弧峰に独居し、一日一食、坐禅に明け暮れ、勤行に励んだとしても、皆これ業をかえって強くしてしまっているのだ。

大変素晴らしい修行のありように見えますが、臨済先生は気に食わないようです。「かえって業を強くしてしまうぞ」と。これには一理あって、修行の量が結果を決めるわけではない、というところが仏教修行の困難さです。「よし、悟ってやろう!」と奮起するのは、誰の目から見ても良いことのように思えますが、そうとも言えないのです。

「悟ってやろう!」という欲がかえって悟りを遠ざける場合があるのです。欲は一種の思考、意図なので「思考をなくす目的」を遠ざけます。

出典は忘れましたが、次のような話があります。

「さとり」という生き物がいて、男はその生き物を斧で殺そうとします。ところが、「さとり」は人の心が読めるようで、「お前はその斧で俺を突き殺そうとしているだろう」と言います。知らんぷりすると「気のないふりをしてして、すきを見てその斧を振り下ろすつもりだろう」と言います。

男はどのように振る舞っても、先に「さとり」に心を読まれてしまうので、男はやけくそになって斧で一心に樹木を切り倒しはじめます。男は汗まみれになり、知らぬうちに無心になります。すると汗で濡れた斧が手から滑り出て飛び出し、飛んだ先にいた「さとり」は斧に当たって死にます。
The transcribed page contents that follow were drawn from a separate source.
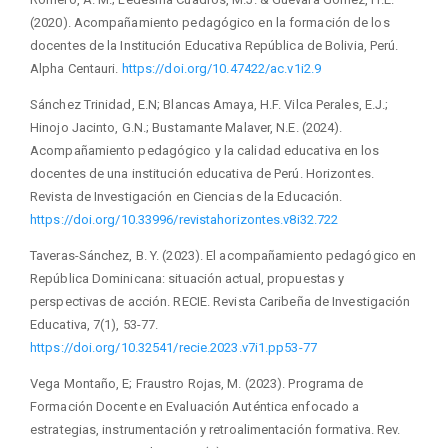
(2020). Acompañamiento pedagógico en la formación de los
docentes de la Institución Educativa República de Bolivia, Perú.
Alpha Centauri.
https://doi.org/10.47422/ac.v1i2.9
Sánchez Trinidad, E.N; Blancas Amaya, H.F. Vilca Perales, E.J.;
Hinojo Jacinto, G.N.; Bustamante Malaver, N.E. (2024).
Acompañamiento pedagógico y la calidad educativa en los
docentes de una institución educativa de Perú. Horizontes.
Revista de Investigación en Ciencias de la Educación.
https://doi.org/10.33996/revistahorizontes.v8i32.722
Taveras-Sánchez, B. Y. (2023). El acompañamiento pedagógico en
República Dominicana: situación actual, propuestas y
perspectivas de acción. RECIE. Revista Caribeña de Investigación
Educativa, 7(1), 53-77.
https://doi.org/10.32541/recie.2023.v7i1.pp53-77
Vega Montaño, E; Fraustro Rojas, M. (2023). Programa de
Formación Docente en Evaluación Auténtica enfocado a
estrategias, instrumentación y retroalimentación formativa. Rev.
また、ヒンズー教の話だったと思いますが、ある先生が弟子にこう言いました「毎日1時間の瞑想修行を10年間続けなさい。そうすればあなたは悟りに達するでしょう」弟子はせっかちな人でした。「先生、毎日2時間瞑想修行したら、何年で済みますか?」先生はこう言いました。「ああ、それなら、20年かかる」

私もどう「努力」したものか、修行しながら、迷うことがよくあります(笑)。楽しんで取り組んでいられたらOKだと今は思っています。しんどいなあ、と思い始めたら「修行の仕方」を見直してみてください。欲があるとしんどくなります。欲を捨てて楽しんでやることをおすすめします。

あるいは少し休んでみるか、少し減らしてみることです。瞑想修行を止めてしまう、というのが一番悪い選択肢であることを頭に入れておいてください(笑)。

 

自分の頭や目、国城妻子、象や馬、七宝など、ことごとく布施したとしても、そのような態度は身心を苦しめるだけで、かえってまずいことになる。
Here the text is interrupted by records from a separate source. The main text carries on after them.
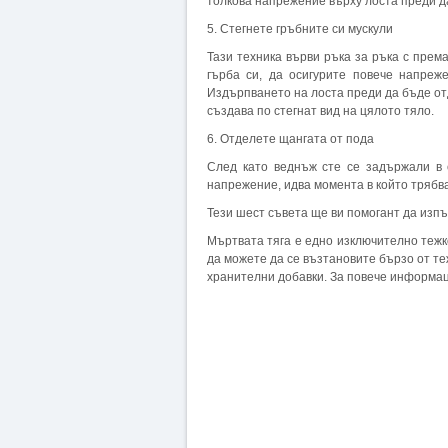
толкова напрежение върху лоста преди д
5. Стегнете гръбните си мускули
Тази техника върви ръка за ръка с прем
гърба си, да осигурите повече напреж
Издърпването на лоста преди да бъде от
създава по стегнат вид на цялото тяло.
6. Отделете щангата от пода
След като веднъж сте се задържали в 
напрежение, идва момента в който трябва
Тези шест съвета ще ви помогант да изп
Мъртвата тяга е едно изключително тежк
да можете да се възтановите бързо от т
хранителни добавки. За повече информа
唐突に思われるかもしれませんが、ここで「新約聖書」でのイエス・キリストのある行動を思い出しました。

「ヨハネによる福音書」2・13-16

「ユダヤ人の過ぎ越しの祭りが近づき、イエスはエルサレムにお上りになった。イエスは神殿の境内で、牛、羊、鳩を売る者や両替屋が座っているのを見て、縄で鞭を作り、牛や羊をことごとく境内から追い出し(略)、仰せになった。「こんな物はここから運び出せ。わたしの父の家を商いの家にするな」

 

これは、ザックリ言うと、「神と取引するようなことは許さん!」ということです。売られている動物は神に捧げるための供物として境内で売られていました。お参りに来た人は、それを買って神に供えたのです。自分の願いを叶えてもらおうとして。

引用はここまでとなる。